Entraîneur mythique de Limoges, de Pau et de l’équipe de France, Michel Gomez (5 titres de champion de France, une Coupe des Coupes) entraîne depuis 2018 les filles de Dieppe, avec qui il vient de décrocher la montée en N2. Entretien pour Le Quotidien du Sport et France Basket.

Vous avez connu de grandes choses dans votre carrière. Que représente cette montée en N2 avec l’équipe féminine de Dieppe ?

Obtenir des résultats fait toujours plaisir. C’est un challenge que je me suis donné il y a quatre ans. J’avais goûté à tout, tout fait, il ne me manquait que les filles. Elles sont à l’écoute donc c’est agréable.

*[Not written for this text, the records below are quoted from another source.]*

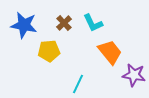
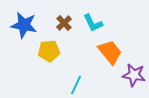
cyan line: moved 2 px left, 1 px down
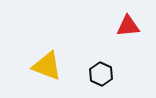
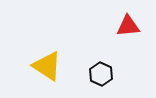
yellow triangle: rotated 12 degrees clockwise
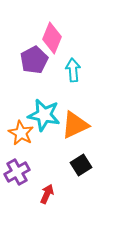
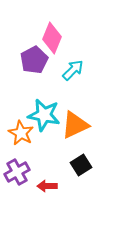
cyan arrow: rotated 50 degrees clockwise
red arrow: moved 8 px up; rotated 114 degrees counterclockwise
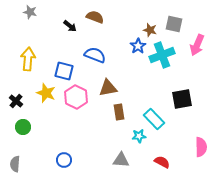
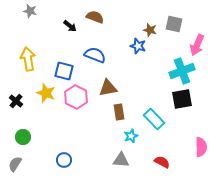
gray star: moved 1 px up
blue star: rotated 21 degrees counterclockwise
cyan cross: moved 20 px right, 16 px down
yellow arrow: rotated 15 degrees counterclockwise
green circle: moved 10 px down
cyan star: moved 8 px left; rotated 16 degrees counterclockwise
gray semicircle: rotated 28 degrees clockwise
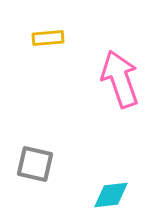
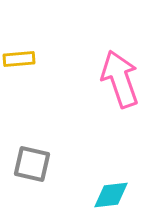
yellow rectangle: moved 29 px left, 21 px down
gray square: moved 3 px left
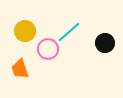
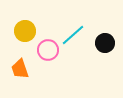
cyan line: moved 4 px right, 3 px down
pink circle: moved 1 px down
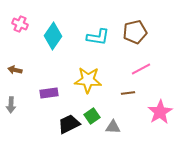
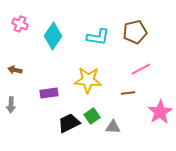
black trapezoid: moved 1 px up
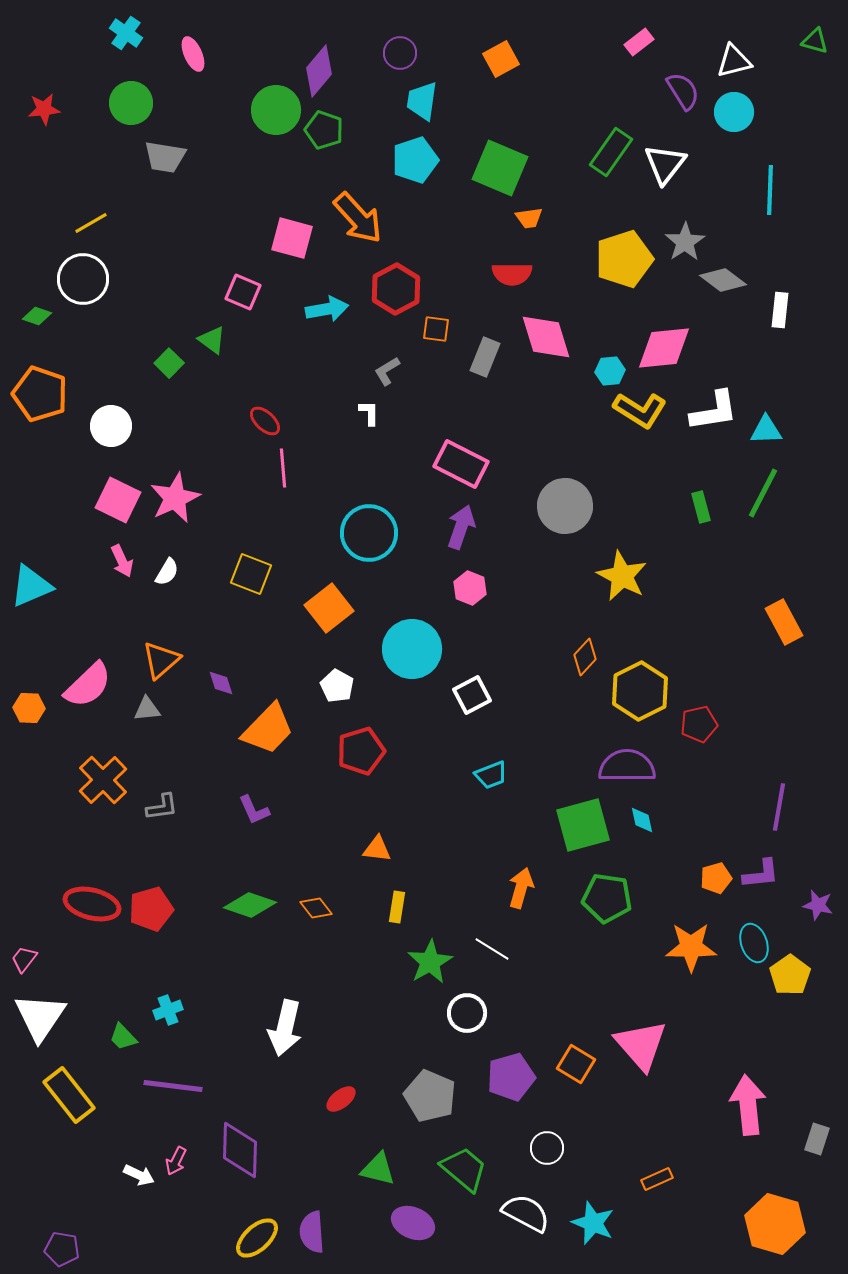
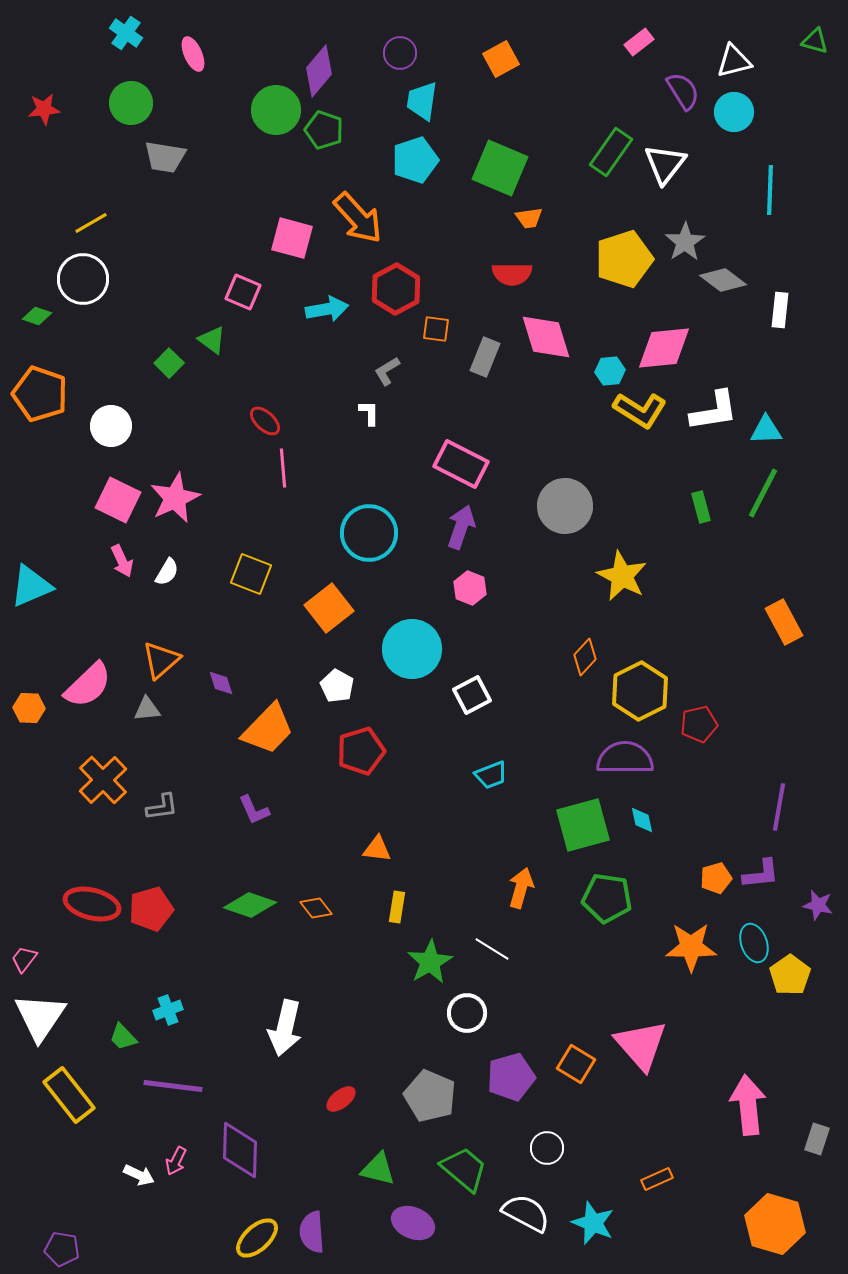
purple semicircle at (627, 766): moved 2 px left, 8 px up
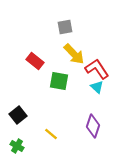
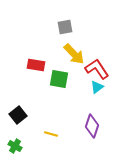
red rectangle: moved 1 px right, 4 px down; rotated 30 degrees counterclockwise
green square: moved 2 px up
cyan triangle: rotated 40 degrees clockwise
purple diamond: moved 1 px left
yellow line: rotated 24 degrees counterclockwise
green cross: moved 2 px left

Le niveau n’est-il pas frustrant ?

Je suis avant tout un éducateur, un formateur, un pédagogue. Les titres, ça va, ça vient, une année on est en haut, une autre en bas. Il y a sept ans, j’ai pris une équipe U13 (EB SaintSaëns, Ndlr) et au bout de deux ans on a été champions de Seine-Maritime. L’objectif d’un entraîneur, c’est de transmettre.

Comment vous êtes-vous retrouvé à Dieppe ?

Au début, le club avait besoin d’un entraîneur avec un diplôme pour le match du dimanche pour être sur la feuille de match afin de ne pas payer d’amendes. Je n’aime pas faire les choses à moitié et je me suis piqué au jeu.

Le club vise-t-il beaucoup plus haut que la N2 ?

N2, c’est bien. Après, N1, c’est tout autre chose, une professionnalisation du bénévolat, des partenaires à trouver, voir si la ville et l’agglo peuvent soutenir le club alors qu’il y a beaucoup de concurrence dans tous les sports. Ensuite, plus haut, c’est quasi impossible.

A 73 ans, Gregg Popovich est toujours aux manettes des Spurs. Vous avez encore un peu de marge !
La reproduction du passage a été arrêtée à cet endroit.